菊澤研宗教授による【ドラッカー再発見】 その4
96歳という長寿を生きたドラッカーの前半生の集大成ともいうべき著作が、『現代の経営』(1954年、ドラッカー45歳の作品)です。
ニューヨーク大学の教授として経営学者の地位を確立したドラッカーが、これまでの考えを統合する書として書き上げたと言われています。
彼は、この本をもって「マネジメントの発明者」の称号を得ることになりました。
ドラッカーは、『産業人の未来』の後に、同書を読んだアルフレッド・スローンの招きでGM社の調査研究を行い、その成果は三作目の『企業とは何か』(1946年37歳時)にまとめられました。

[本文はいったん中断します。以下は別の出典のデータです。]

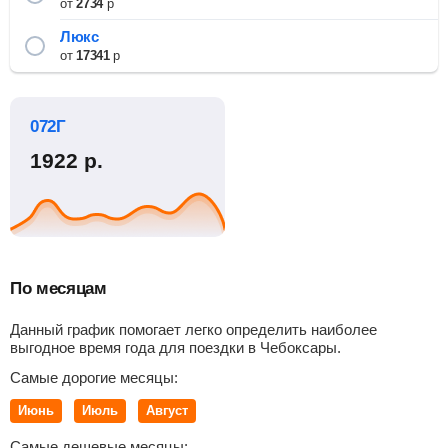
от
2734
р
Люкс
от
17341
р
072Г
1922
р.
По месяцам
Данный график помогает легко определить наиболее
выгодное время года для поездки в Чебоксары.
Самые дорогие месяцы:
Июнь
Июль
Август
Самые дешевые месяцы: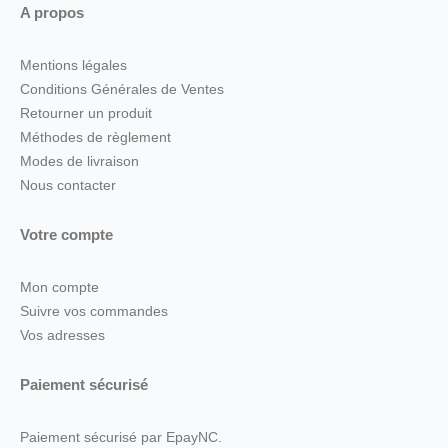
A propos
Mentions légales
Conditions Générales de Ventes
Retourner un produit
Méthodes de règlement
Modes de livraison
Nous contacter
Votre compte
Mon compte
Suivre vos commandes
Vos adresses
Paiement sécurisé
Paiement sécurisé par EpayNC.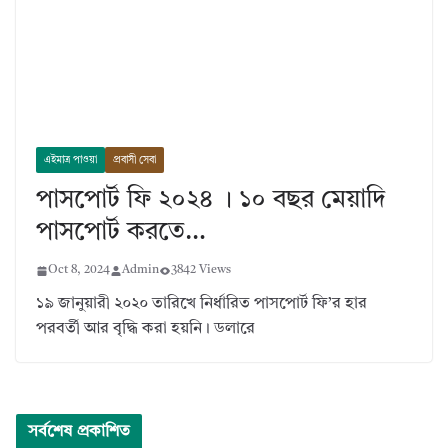
এইমাত্র পাওয়া
প্রবাসী সেবা
পাসপোর্ট ফি ২০২৪ । ১০ বছর মেয়াদি
পাসপোর্ট করতে…
Oct 8, 2024
Admin
3842 Views
১৯ জানুয়ারী ২০২০ তারিখে নির্ধারিত পাসপোর্ট ফি’র হার
পরবর্তী আর বৃদ্ধি করা হয়নি। ডলারে
সর্বশেষ প্রকাশিত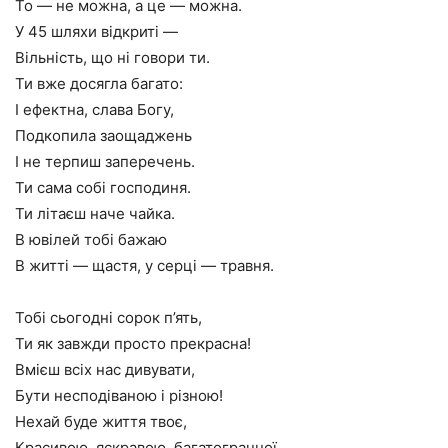
То — не можна, а це — можна.
У 45 шляхи відкриті —
Вільність, що ні говори ти.
Ти вже досягла багато:
І ефектна, слава Богу,
Подкопила заощаджень
І не терпиш заперечень.
Ти сама собі господиня.
Ти літаєш наче чайка.
В ювілей тобі бажаю
В житті — щастя, у серці — травня.
Тобі сьогодні сорок п’ять,
Ти як завжди просто прекрасна!
Вмієш всіх нас дивувати,
Бути несподіваною і різною!
Нехай буде життя твоє,
Красивою, яскравою, багатогранної,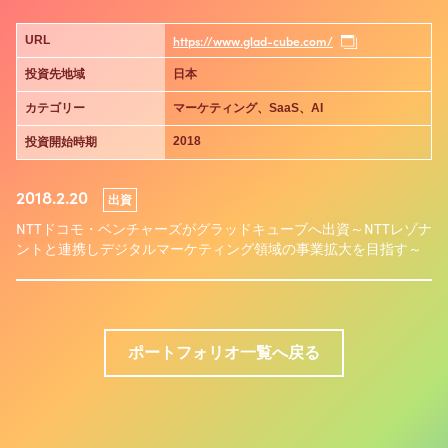
https://www.glad-cube.com/
URL
投資先地域
日本
カテゴリー
マーケティング、SaaS、AI
2018
投資開始時期
2018.2.20
出資
NTTドコモ・ベンチャーズがグラッドキューブへ出資～NTTレゾナ
ントと連携しデジタルマーケティング領域の事業拡大を目指す～
ポートフォリオ一覧へ戻る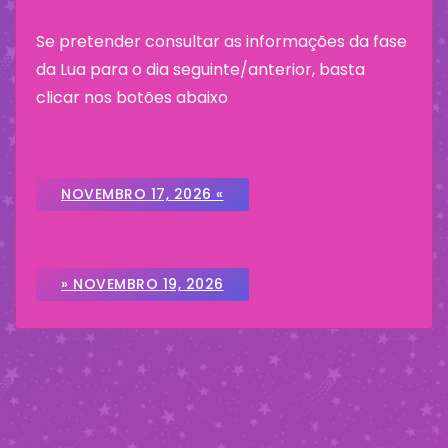
Se pretender consultar as informações da fase
da Lua para o dia seguinte/anterior, basta
clicar nos botões abaixo
NOVEMBRO 17, 2026 «
» NOVEMBRO 19, 2026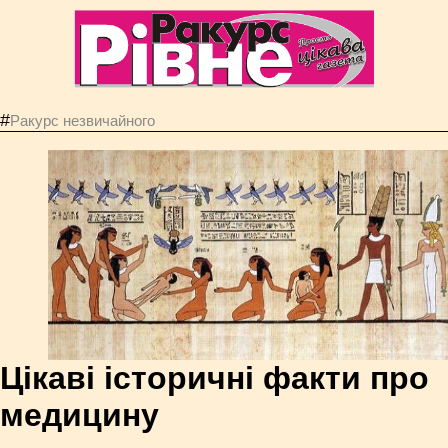
#
Ракурс незвичайного
Цікаві історичні факти про
медицину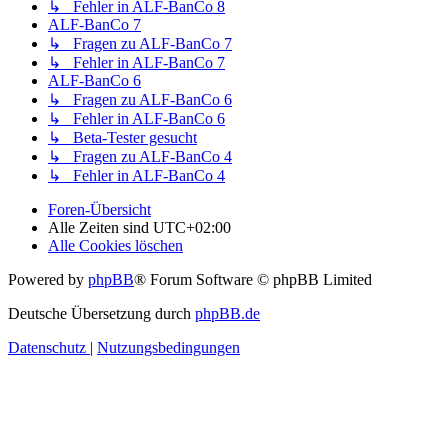
↳ Fehler in ALF-BanCo 8
ALF-BanCo 7
↳ Fragen zu ALF-BanCo 7
↳ Fehler in ALF-BanCo 7
ALF-BanCo 6
↳ Fragen zu ALF-BanCo 6
↳ Fehler in ALF-BanCo 6
↳ Beta-Tester gesucht
↳ Fragen zu ALF-BanCo 4
↳ Fehler in ALF-BanCo 4
Foren-Übersicht
Alle Zeiten sind
UTC+02:00
Alle Cookies löschen
Powered by
phpBB
® Forum Software © phpBB Limited
Deutsche Übersetzung durch
phpBB.de
Datenschutz
|
Nutzungsbedingungen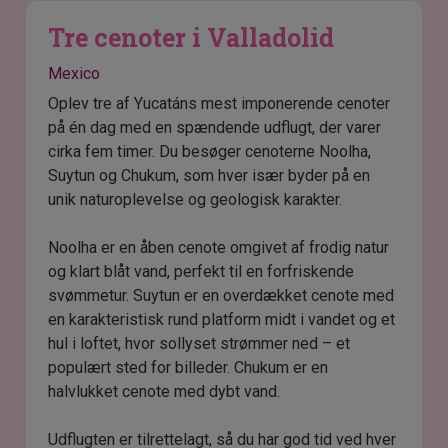
Tre cenoter i Valladolid
Mexico
Oplev tre af Yucatáns mest imponerende cenoter
på én dag med en spændende udflugt, der varer
cirka fem timer. Du besøger cenoterne Noolha,
Suytun og Chukum, som hver især byder på en
unik naturoplevelse og geologisk karakter.
Noolha er en åben cenote omgivet af frodig natur
og klart blåt vand, perfekt til en forfriskende
svømmetur. Suytun er en overdækket cenote med
en karakteristisk rund platform midt i vandet og et
hul i loftet, hvor sollyset strømmer ned – et
populært sted for billeder. Chukum er en
halvlukket cenote med dybt vand.
Udflugten er tilrettelagt, så du har god tid ved hver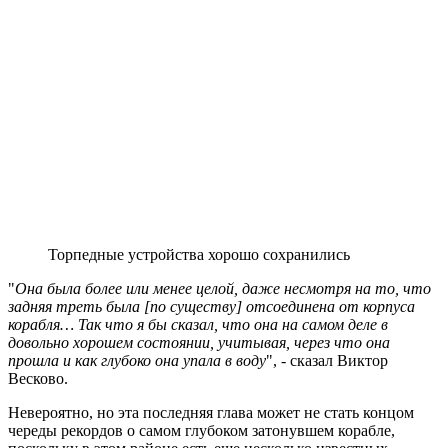
Торпедные устройства хорошо сохранились
"
Она была более или менее целой, даже несмотря на то, что
задняя треть была [по существу] отсоединена от корпуса
корабля… Так что я бы сказал, что она на самом деле в
довольно хорошем состоянии, учитывая, через что она
прошла и как глубоко она упала в воду
", - сказал Виктор
Весково.
Невероятно, но эта последняя глава может не стать концом
череды рекордов о самом глубоком затонувшем корабле,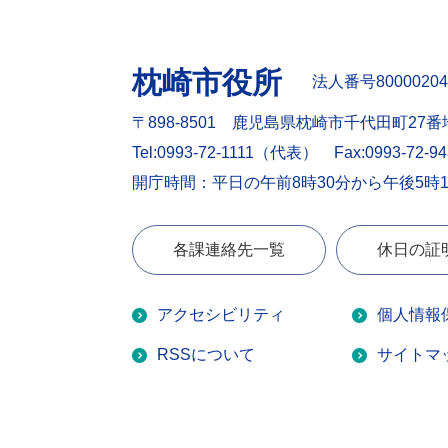
枕崎市役所
法人番号80000204
〒898-8501 鹿児島県枕崎市千代田町27番
Tel:0993-72-1111（代表）
Fax:0993-72-9
開庁時間：平日の午前8時30分から午後5時
各課連絡先一覧
休日の証
アクセシビリティ
個人情報
RSSについて
サイトマ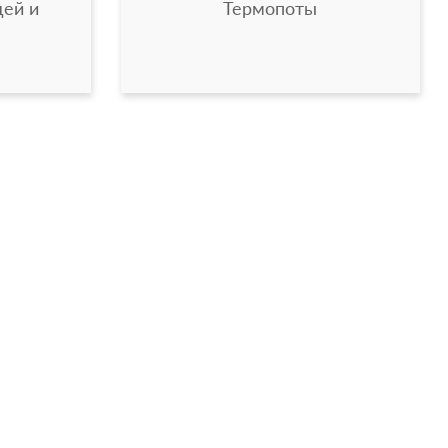
ей и
Термопоты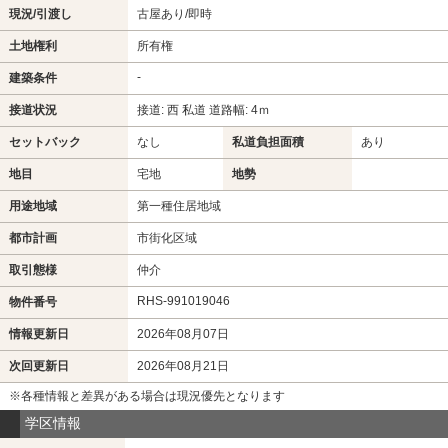
現況/引渡し
古屋あり/即時
土地権利
所有権
-
建築条件
接道状況
接道: 西 私道 道路幅: 4ｍ
セットバック
なし
私道負担面積
あり
地目
宅地
地勢
用途地域
第一種住居地域
都市計画
市街化区域
取引態様
仲介
RHS-991019046
物件番号
情報更新日
2026年08月07日
次回更新日
2026年08月21日
※各種情報と差異がある場合は現況優先となります
学区情報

「自由な産業社会」の主役が企業であることを透徹していたドラッカーは、企業が社会責任を果たすということは、どういうことなのか。企業経営にどのようにして自由を取り込むことが出来るのかに思いを巡らせていきました。
そして、その問いに答える鍵は「マネジメント」にあると考えたのでした。
「来るべき自由な産業社会の主役である企業経営のあり方として、「人間主義的マネジメント」という概念を掲げ、具体的なマネジメント論を展開した。」
菊澤先生は、この本をこのように概観しています。
「人間主義的マネジメント」とは、『産業人の未来』で明らかにした「機能する社会」のあり方を、具体的な企業経営論に落とし込んだものと言えるでしょう。
・自由人(自律的人間)である社員に対して、「位置」と「役割」を与える。
・企業は、社会の利益を会社の利益に転換することで、権力の「正統性」を与えられる。
・マネジメントとは、事業に命を吹き込むダイナミックな存在、有機的な機能である。